At the beginning of the Covid-19 pandemic, people were bombarded with a constant stream of negative headlines. However, one topic yielded uplifting news—the environment. Positive stories circled the internet, from species rebounding from the brink of extinction, to new sources of renewable energy. One of the most well-circulated environmental topics was the decrease in fossil fuel emissions. Factories and offices closed, workers stopped commuting and traveling, and most colleges went virtual. As institutions of higher education moved towards virtual learning, they saw a decline in fossil fuel emissions, a goal that many universities have been working towards for years.
American University became the first carbon-neutral university in the United States in 2018, two years before the goal set by AU’s Office of Sustainability. The criterion for achieving carbon neutrality is not releasing excess carbon into the atmosphere. This can be accomplished by decreasing emissions, removing existing carbon dioxide, and/or directing renewable energy from the grid.
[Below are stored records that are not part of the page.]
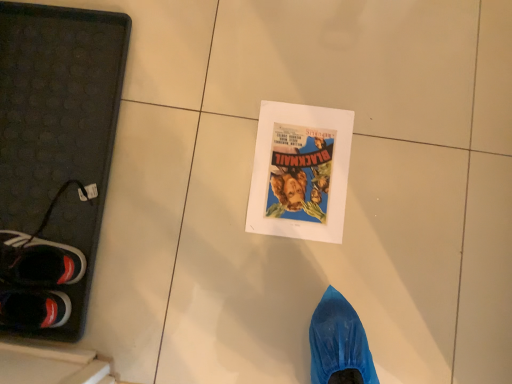 This screenshot has width=512, height=384. Describe the element at coordinates (55, 159) in the screenshot. I see `matte paper flyer at center` at that location.

Where is `matte paper flyer at center`? matte paper flyer at center is located at coordinates (55, 159).

Where is `matte paper flyer at center`? matte paper flyer at center is located at coordinates (55, 159). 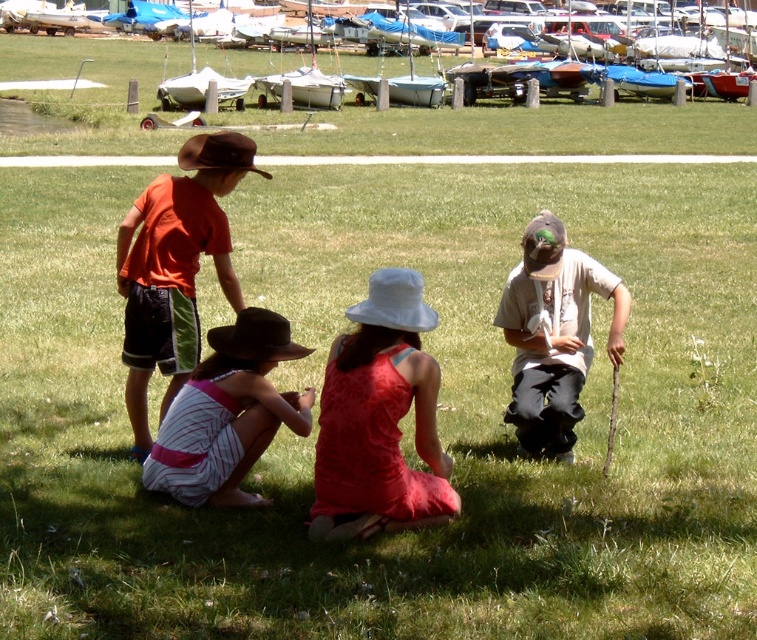 Question: Does matte red dress at center have a greater width compared to orange cotton shirt at upper left?

Choices:
 (A) yes
 (B) no

Answer: (A)

Question: Which point appears farthest from the camera in this image?

Choices:
 (A) (182, 412)
 (B) (413, 332)
 (C) (148, 364)
 (D) (513, 300)

Answer: (D)

Question: Does matte red dress at center appear on the left side of pink striped dress at center?

Choices:
 (A) no
 (B) yes

Answer: (A)

Question: Which object is positioned closest to the orange cotton shirt at upper left?

Choices:
 (A) matte red dress at center
 (B) pink striped dress at center

Answer: (B)

Question: Is pink striped dress at center positioned behind light brown cotton shirt at lower right?

Choices:
 (A) yes
 (B) no

Answer: (B)

Question: Which is nearer to the matte red dress at center?

Choices:
 (A) pink striped dress at center
 (B) orange cotton shirt at upper left

Answer: (A) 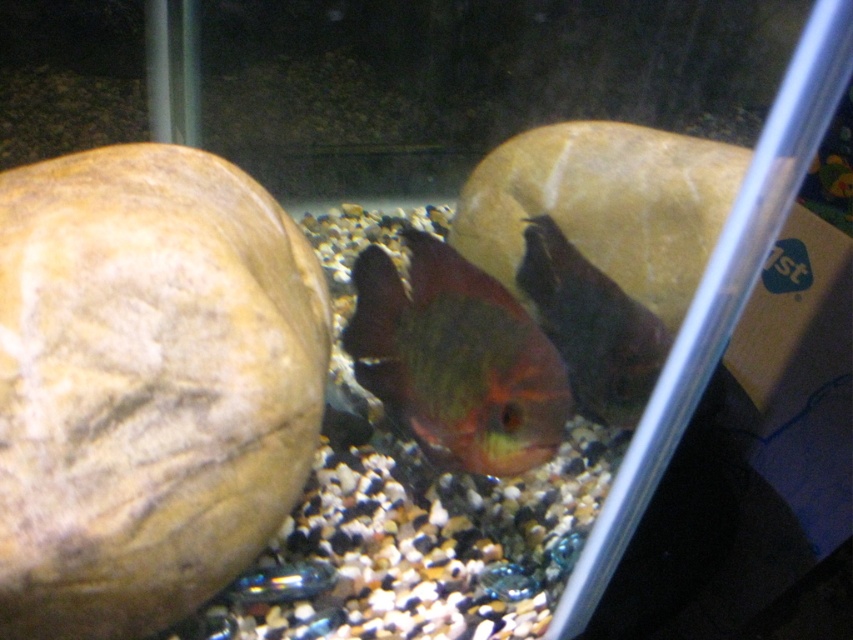 Is shiny greenish fish at center shorter than shiny metallic fish at center?

Indeed, shiny greenish fish at center has a lesser height compared to shiny metallic fish at center.

Who is taller, shiny greenish fish at center or shiny metallic fish at center?

shiny metallic fish at center

Between point (392, 413) and point (534, 240), which one is positioned in front?

Point (392, 413) is more forward.

The height and width of the screenshot is (640, 853). Find the location of `shiny greenish fish at center`. shiny greenish fish at center is located at coordinates (456, 360).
AU became carbon neutral by building LEED gold-certified buildings, encouraging the community to reduce emissions, installing solar panels, and purchasing renewable energy credits and carbon offsets.
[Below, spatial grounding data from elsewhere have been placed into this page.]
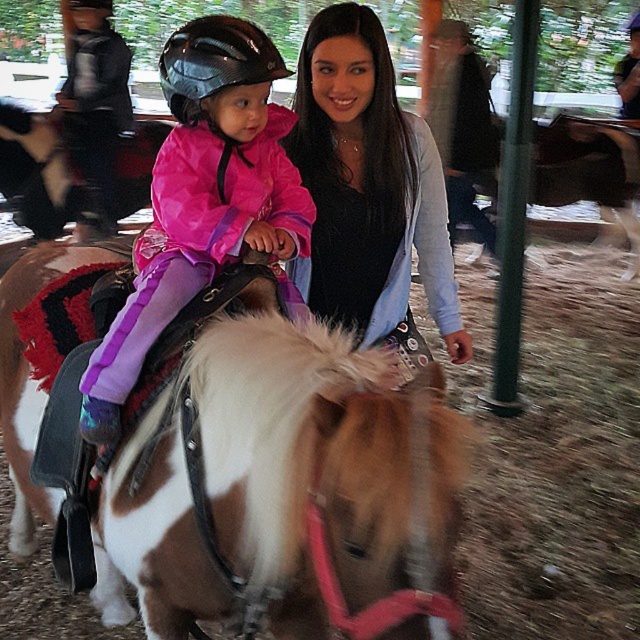 Question: Which point appears closest to the camera in this image?

Choices:
 (A) (99, 170)
 (B) (374, 134)
 (C) (17, 372)
 (D) (264, 64)

Answer: (D)

Question: Considering the real-world distances, which object is closest to the smooth black shirt at center?

Choices:
 (A) black glossy helmet at upper center
 (B) brushed metal helmet at upper left
 (C) brown and white speckled horse at center

Answer: (A)

Question: Does brown and white speckled horse at center have a greater width compared to brushed metal helmet at upper left?

Choices:
 (A) yes
 (B) no

Answer: (A)

Question: Can you confirm if pink matte jacket at upper left is positioned above black glossy helmet at upper center?

Choices:
 (A) yes
 (B) no

Answer: (B)

Question: Which point appears closest to the camera in this image?

Choices:
 (A) (240, 49)
 (B) (74, 129)

Answer: (A)

Question: Is brown and white speckled horse at center above pink matte jacket at upper left?

Choices:
 (A) no
 (B) yes

Answer: (A) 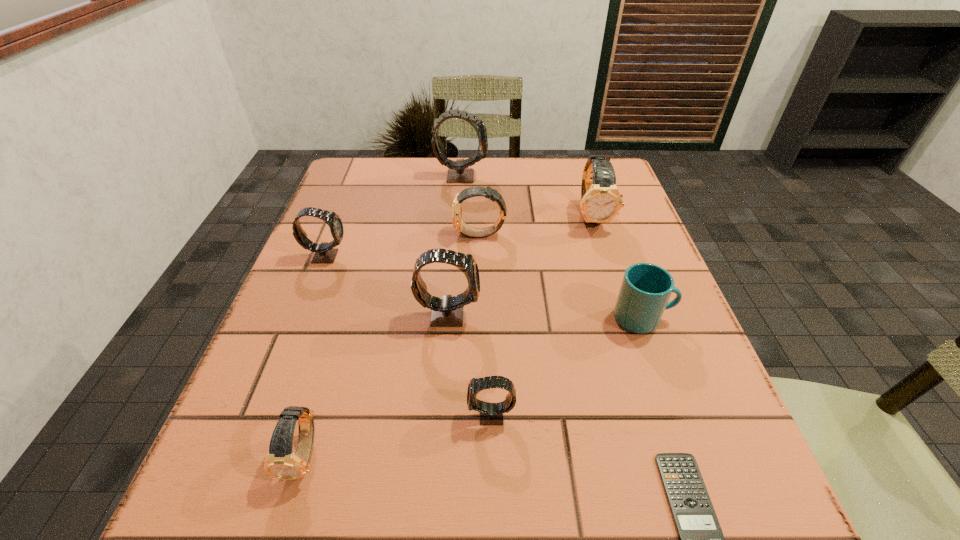 Where is `the nearest gray watch`? This screenshot has width=960, height=540. the nearest gray watch is located at coordinates (490, 413).

This screenshot has height=540, width=960. Find the location of `the second object from left to right`. the second object from left to right is located at coordinates (281, 462).

Find the location of `the nearest gold watch`. the nearest gold watch is located at coordinates (281, 462).

This screenshot has height=540, width=960. Find the location of `vacant space situated on the face of the farthest gray watch`. vacant space situated on the face of the farthest gray watch is located at coordinates (589, 176).

In order to click on vacant area situated on the face of the second nearest gray watch in this screenshot , I will do `click(564, 314)`.

I want to click on vacant position located on the face of the rightmost watch, so click(x=616, y=293).

Locate an element on the screen. This screenshot has width=960, height=540. vacant space situated on the face of the second gold watch from left to right is located at coordinates [x=368, y=235].

The image size is (960, 540). What are the coordinates of `vacant point located on the face of the second gold watch from left to right` in the screenshot? It's located at (342, 235).

Locate an element on the screen. The image size is (960, 540). blank space located on the face of the second gold watch from left to right is located at coordinates pos(354,235).

Where is `vacant space located on the face of the leftmost watch`? Image resolution: width=960 pixels, height=540 pixels. vacant space located on the face of the leftmost watch is located at coordinates (513, 256). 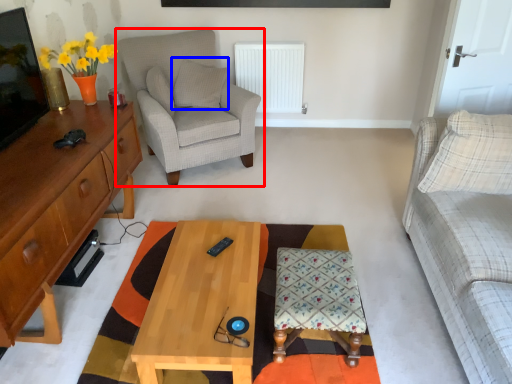 Question: Which object is further to the camera taking this photo, chair (highlighted by a red box) or pillow (highlighted by a blue box)?

Choices:
 (A) chair
 (B) pillow

Answer: (B) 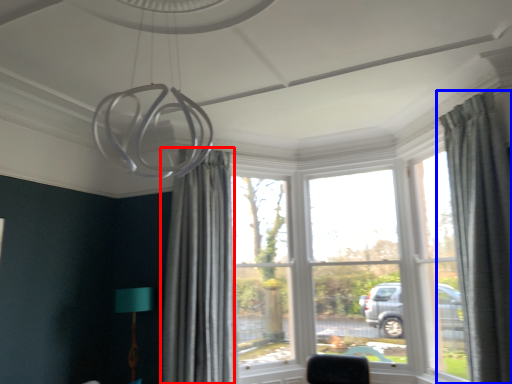 Question: Which point is closer to the camera, curtain (highlighted by a red box) or curtain (highlighted by a blue box)?

Choices:
 (A) curtain
 (B) curtain

Answer: (B) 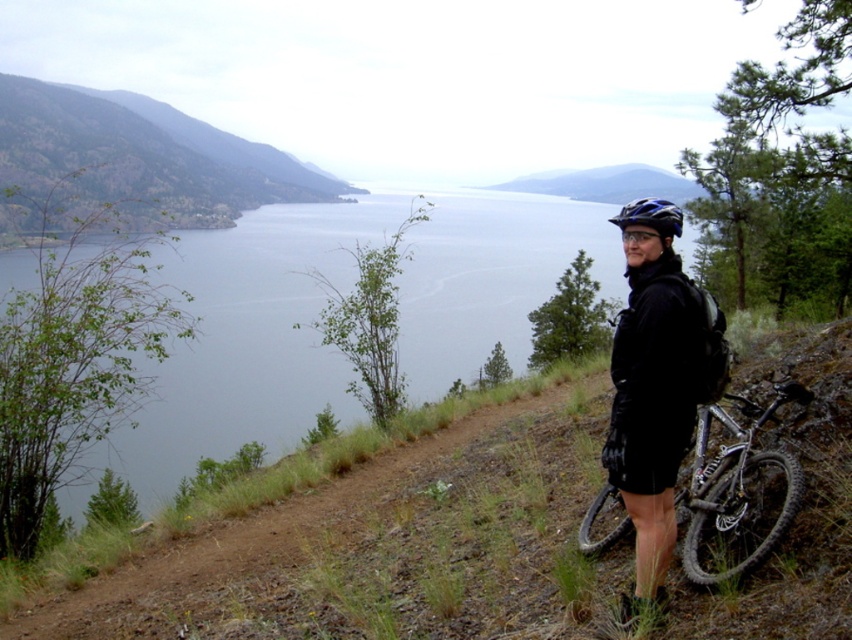 You are a hiker who wants to take a photo of the blue water at upper center and the black matte jacket at right. Which object should you focus on first if you want to capture both in one frame without moving the camera?

The blue water at upper center is larger in size than the black matte jacket at right, so you should focus on the blue water at upper center first to ensure it fills the frame appropriately before adjusting for the smaller black matte jacket at right.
In many ways, the pandemic assisted American University’s efforts towards carbon neutrality. When almost all students, staff, and faculty moved off campus for a year, the university had to restructure its energy use. With lighting and heating reduced in many buildings, and fewer people commuting to campus, carbon emissions declined drastically. Two buildings among the few to remain open on campus were the Don Meyers Technology and Innovation Building and the Hall of Science. Both buildings feature high efficiency climate control systems and other new technologies, allowing them to run on less energy than the other older buildings on campus.
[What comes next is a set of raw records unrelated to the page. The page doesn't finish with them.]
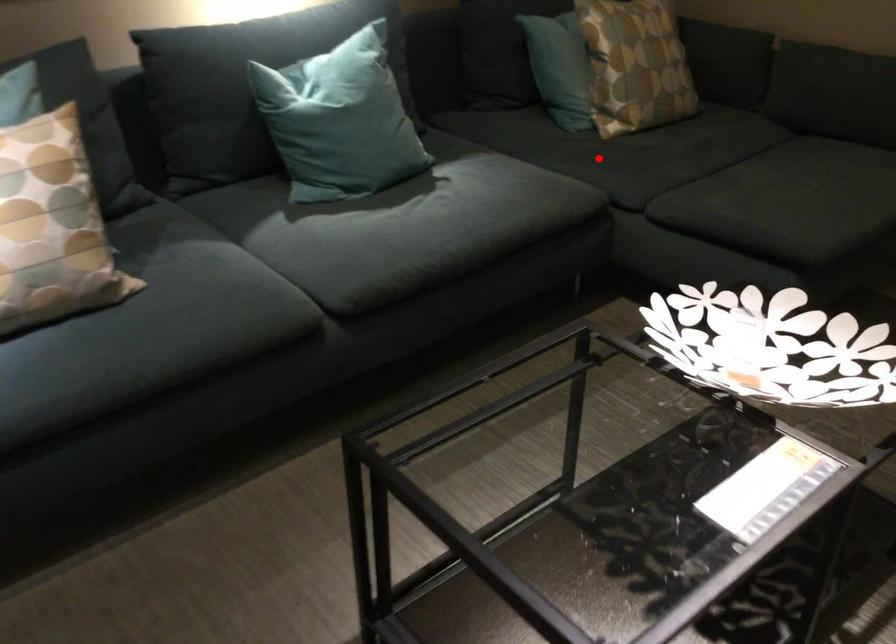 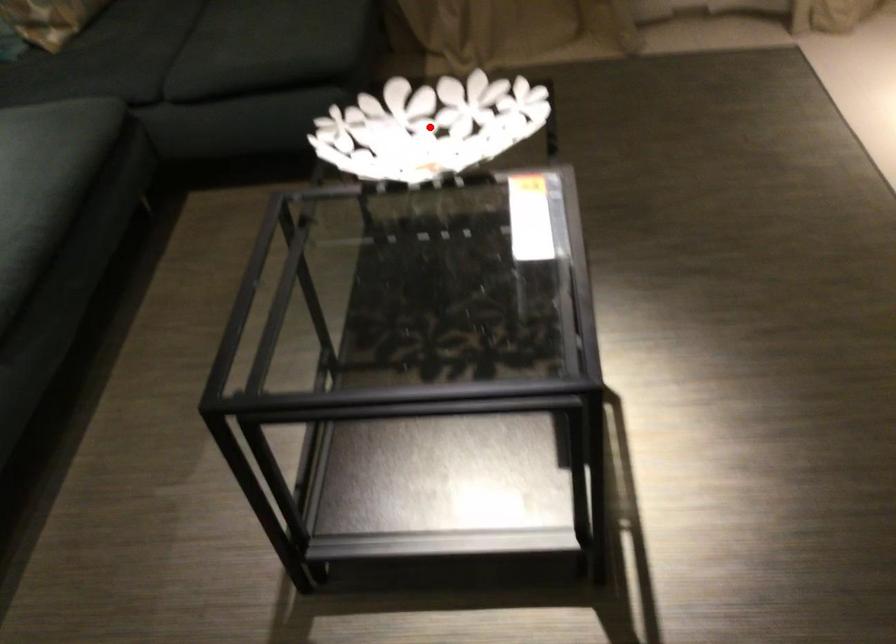 I am providing you with two images of the same scene from different viewpoints. A red point is marked on the first image and another point is marked on the second image. Is the marked point in image1 the same physical position as the marked point in image2?

No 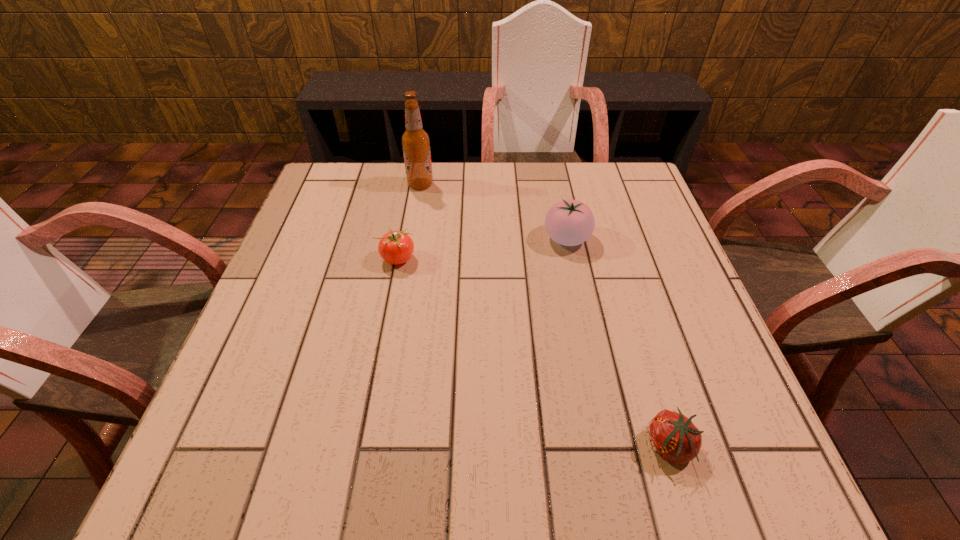 The height and width of the screenshot is (540, 960). In order to click on empty space that is in between the farthest object and the leftmost tomato in this screenshot , I will do `click(409, 222)`.

I want to click on free spot between the shortest tomato and the third shortest object, so click(x=618, y=342).

Find the location of `vacant area between the beer bottle and the leftmost tomato`. vacant area between the beer bottle and the leftmost tomato is located at coordinates (409, 222).

Find the location of `empty space between the second tallest object and the shortest tomato`. empty space between the second tallest object and the shortest tomato is located at coordinates (618, 342).

Identify the location of vacant area that lies between the third shortest object and the beer bottle. (493, 212).

Identify the location of vacant space in between the third shortest object and the beer bottle. The height and width of the screenshot is (540, 960). (493, 212).

This screenshot has height=540, width=960. Find the location of `free point between the leftmost tomato and the third shortest object`. free point between the leftmost tomato and the third shortest object is located at coordinates (482, 249).

The height and width of the screenshot is (540, 960). In order to click on vacant space in between the second tallest object and the nearest tomato in this screenshot , I will do `click(618, 342)`.

Where is `vacant space that is in between the leftmost tomato and the shortest object`? The image size is (960, 540). vacant space that is in between the leftmost tomato and the shortest object is located at coordinates (534, 353).

Identify the location of the closest object to the farthest object. The height and width of the screenshot is (540, 960). (395, 247).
Megan Litke, AU’s director of Sustainability Programs, says that most of the decline in emissions came from transportation. “Study abroad is completely gone for this current year, all university travel is gone for this current year, and the vast majority of commuting is gone too. We anticipate is the biggest impact in our carbon emissions.”
What exactly does a decrease in emissions mean for carbon neutrality? In short, it means that the school will spend less money to remain carbon neutral. Carbon offsets allow organizations to neutralize their carbon footprint through financial measures. In 2018, about half of American’s contribution towards carbon neutrality came from buying renewable energy credits and carbon offsets. This was used mainly to counteract emissions from transportation, although it is also used for natural gas use and emissions from landfills. American University tries to purchase carbon offsets that relate to the emission source as well as having an added benefit, such as educational value or community assistance. For example, to combat emissions of natural gas used on campus, AU will purchase carbon offsets that transform methane emitted from landfills and turn it into usable fuel.
While offsets balance out carbon that has already been emitted, energy credits are used to pay the city to provide clean energy as opposed to non-renewable energy. This allows an institution to reduce its carbon footprint and be assured that it will receive renewable energy without having to produce it. With buildings operating at a much lower capacity and fewer people on campus using electricity, AU has been able to save money on energy credits in the past year.
With the money saved in carbon offsets and energy credits, the university can potentially fund future environmental projects. While AU does not have an official plan to go “carbon negative,” there are more initiatives in the works to make the university emit less carbon and remain carbon neutral without turning to outside sources. The university’s new five-year sustainability plan came out on Earth Day—April 22, 2021. The plan includes actions such as constructing more net-zero buildings, making existing buildings more efficient, and putting less waste into landfills.
As we navigate the return to normal life, it is important to acknowledge both the temporary and permanent impacts of the pandemic. While this shift of energy use is not permanent, it can teach us lessons about how to better navigate the world and decrease our carbon footprint.